Les logiciels d’accès à distance permettent à une tierce personne de voir ou de contrôler votre appareil depuis n’importe quel endroit dans le monde. Ils ont des usages légitimes : les équipes informatiques les utilisent pour dépanner des ordinateurs sans être sur place. Mais confier ce contrôle à la mauvaise personne est l’un des moyens les plus rapides de perdre l’accès à vos comptes et à vos crypto-monnaies.

Les escroqueries à l’accès à distance figurent désormais parmi les attaques les plus efficaces contre les détenteurs de crypto-monnaies, car elles transforment votre propre appareil de confiance en un outil utilisé contre vous. Kraken ne vous demandera jamais d’installer un logiciel d’accès à distance, et aucune banque, plateforme d’échange ou agence gouvernementale légitime ne vous contactera à l’improviste pour vous le demander.

Un logiciel d’accès à distance arrive sur votre appareil de trois manières : vous l’installez délibérément pour une raison légitime, vous êtes convaincu de l’installer par quelqu’un qui a l’intention de vous voler, ou il est installé à votre insu. Cet article aborde ces trois cas.

Trois éléments différents sont souvent regroupés sous le même nom, et les différences sont importantes :

Le partage d’écran permet à une autre personne de voir votre écran en temps réel. Des outils comme Zoom, Microsoft Teams et Google Meet proposent cette fonctionnalité.

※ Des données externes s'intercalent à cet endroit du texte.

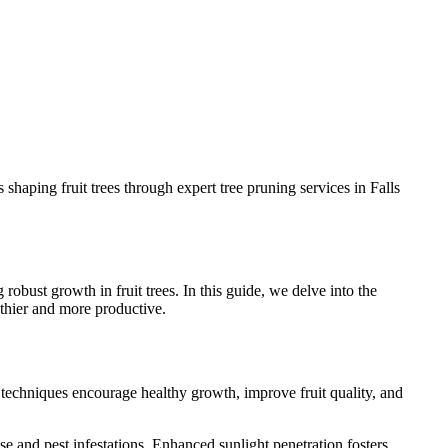
shaping fruit trees through expert tree pruning services in Falls
obust growth in fruit trees. In this guide, we delve into the
althier and more productive.
ng techniques encourage healthy growth, improve fruit quality, and
e and pest infestations. Enhanced sunlight penetration fosters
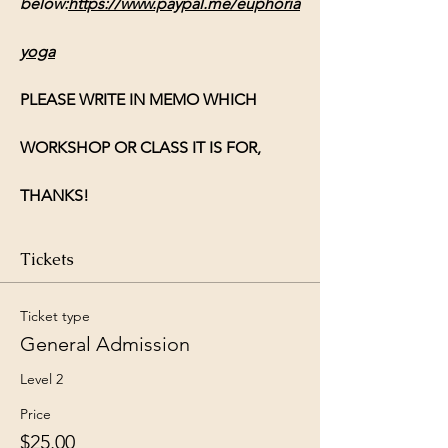
below:
https://www.paypal.me/euphoria
yoga
PLEASE WRITE IN MEMO WHICH 
WORKSHOP OR CLASS IT IS FOR, 
THANKS!
Tickets
Ticket type
General Admission
Level 2
Price
$25.00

Ils ne peuvent pas contrôler votre appareil, mais la personne qui regarde peut lire tout ce que vous affichez — y compris les mots de passe au fur et à mesure que vous les saisissez, les codes à usage unique dès qu’ils arrivent et une phrase de récupération si vous ouvrez la sauvegarde de votre portefeuille.

Le contrôle à distance donne la main sur votre souris et votre clavier. Des outils comme AnyDesk, TeamViewer, LogMeIn, UltraViewer, RustDesk et l’Assistance rapide Windows permettent cela. La personne connectée peut ouvrir vos fichiers, installer d’autres logiciels, modifier vos paramètres et gérer vos comptes comme si elle était assise à votre bureau.

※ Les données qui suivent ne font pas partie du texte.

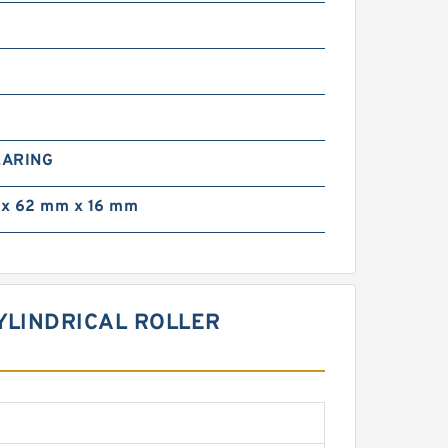
0
EARING
x 62 mm x 16 mm
CYLINDRICAL ROLLER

Un cheval de Troie d’accès à distance (RAT) fait la même chose qu’un outil de contrôle à distance, mais se cache. Il est installé sans votre autorisation, s’exécute silencieusement en arrière-plan et est conçu pour ne pas apparaître aux endroits où vous penseriez regarder. Les attaquants installent également des outils de surveillance à distance légitimes — du type de ceux utilisés par les services informatiques, tels que ScreenConnect, Atera ou SimpleHelp — précisément dans ce but, car ces outils sont signés, fiables et peu susceptibles d’être bloqués.

Les deux premiers sont des applications légitimes et largement utilisées. C’est précisément pourquoi ils attirent les acteurs malveillants : votre logiciel antivirus peut ne pas les signaler comme une menace et leur téléchargement ne semble pas suspect. Le danger réside rarement dans le logiciel lui-même ; il réside dans la personne qui se trouve à l’autre bout de la connexion.

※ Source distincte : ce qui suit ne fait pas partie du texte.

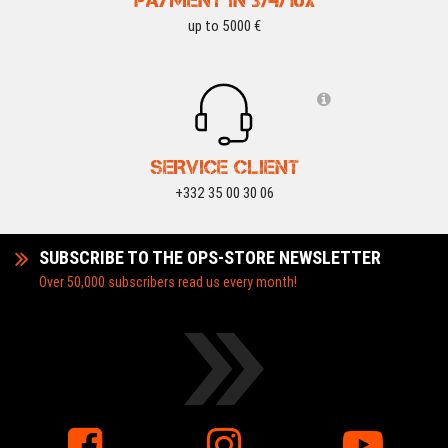
PAYMENT IN 3/4/10X
up to 5000 €
SERVICE CLIENT
+332 35 00 30 06
SUBSCRIBE TO THE OPS-STORE NEWSLETTER
Over 50,000 subscribers read us every month!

Une fois qu’un acteur malveillant est connecté à votre appareil, il peut :

  • Lire tout ce qui se trouve sur votre écran, y compris votre mot de passe au moment où vous le saisissez, les codes d’authentification à deux facteurs (2FA), les codes de validation d’appareil et les phrases de récupération.
  • Ouvrir, copier ou supprimer vos fichiers — y compris les captures d’écran, les exports de gestionnaires de mots de passe et les sauvegardes de portefeuilles.
  • Utiliser les comptes sur lesquels vous êtes déjà connecté, sans jamais avoir besoin de votre mot de passe.
  • Installer des logiciels malveillants ou laisser l’outil d’accès à distance s’exécuter discrètement, afin de pouvoir revenir quelques jours ou semaines plus tard.
  • Désactiver votre logiciel antivirus ou modifier vos paramètres de sécurité.
  • Masquer ou figer votre écran afin que vous ne puissiez pas voir ce qu’il fait pendant qu’il le fait.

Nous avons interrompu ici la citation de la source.